Careers

Ask the Expert: How Can I Turn My Hobby into a Profession?

happy mature woman making clay pot
Article may contain sponsored links

We get your career questions answered by the experts. Today’s question is about turning a hobby into a profession and the best pathway to doing so.

Share

Our Expert: Lucy Standing, Co-Founder of Brave Starts, our personal careers charity partner. Lucy is a psychologist and Vice Chair of the Association for Business Psychology. She was previously Global Head of Recruitment in the Investment Bank and Strategy Consulting sectors across JP Morgan and LEK consulting. Brave Starts is a result of people passionately working together to try and help companies support their employees to work and age better.

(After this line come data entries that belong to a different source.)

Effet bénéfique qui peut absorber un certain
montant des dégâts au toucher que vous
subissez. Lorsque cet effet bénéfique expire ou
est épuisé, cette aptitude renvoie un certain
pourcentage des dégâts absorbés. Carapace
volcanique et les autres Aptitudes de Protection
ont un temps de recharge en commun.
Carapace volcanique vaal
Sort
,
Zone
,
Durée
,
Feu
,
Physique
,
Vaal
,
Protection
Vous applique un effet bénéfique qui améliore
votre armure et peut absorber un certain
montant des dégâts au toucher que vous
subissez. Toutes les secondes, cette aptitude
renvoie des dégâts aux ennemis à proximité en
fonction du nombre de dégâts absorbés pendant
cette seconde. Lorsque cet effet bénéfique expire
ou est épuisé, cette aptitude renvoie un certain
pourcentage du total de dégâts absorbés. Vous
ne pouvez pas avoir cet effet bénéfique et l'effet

55/Redefined Member Question:

"I am keen to turn my hobby of gardening, into my profession and wanted some advice as to whether at the age of 58 I am able to retrain and if so, would my only option be self-employed, or are there companies that would take on an apprentice landscape gardener?! I am currently a marketing executive so it is a complete career shift!”

Lucy’s Answer:

There are a couple of questions here, so we’ll break this down.

1. Do you really want to turn a hobby into your profession? What is currently your escape and your peace could become your nightmare. We’ve had people go and shadow their dream job only to realise it isn’t in reality. Our advice first off is to explore this locally. Ask to spend some time with a gardening business doing the sort of work you want to do. Offer to pay them their day rate to do so (we’ve heard of some year-long garden design courses costing upwards of £25,000 so a day rate is really not an outrageous suggestion).

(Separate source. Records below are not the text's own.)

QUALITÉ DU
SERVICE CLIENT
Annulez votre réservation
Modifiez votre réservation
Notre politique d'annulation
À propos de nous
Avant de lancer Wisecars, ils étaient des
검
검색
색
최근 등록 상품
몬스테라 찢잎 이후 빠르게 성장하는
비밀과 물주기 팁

2. At the age of 58 you are most certainly able to retrain and given this is something you’re already interested in, the likelihood is, you’d do incredibly well.

3. Your work options: self-employment is an option, but it’s not your only one. We’ve just worked with someone who has got a brand new job in a completely new field at 71. There are employers out there who are brilliant and would love an interested and capable older apprentice, but they won’t know about you unless you proactively approach them. Run this thought experiment – you’re an employer. Which option appeals most:

  • Option A: A candidate applies for a job once you’ve advertised it.
  • Option B: A candidate proactively approaches your company and says why they like it. They volunteer to work for free to learn a little about it. They impress you and come up with great ideas. They then apply a couple of months later for a job when you advertise it.

Age discrimination is a major barrier and it’s unrealistic to say otherwise, but this should not deter you and we can confidently say you can level up the odds in your favour by being interested, reliable, available and constructive.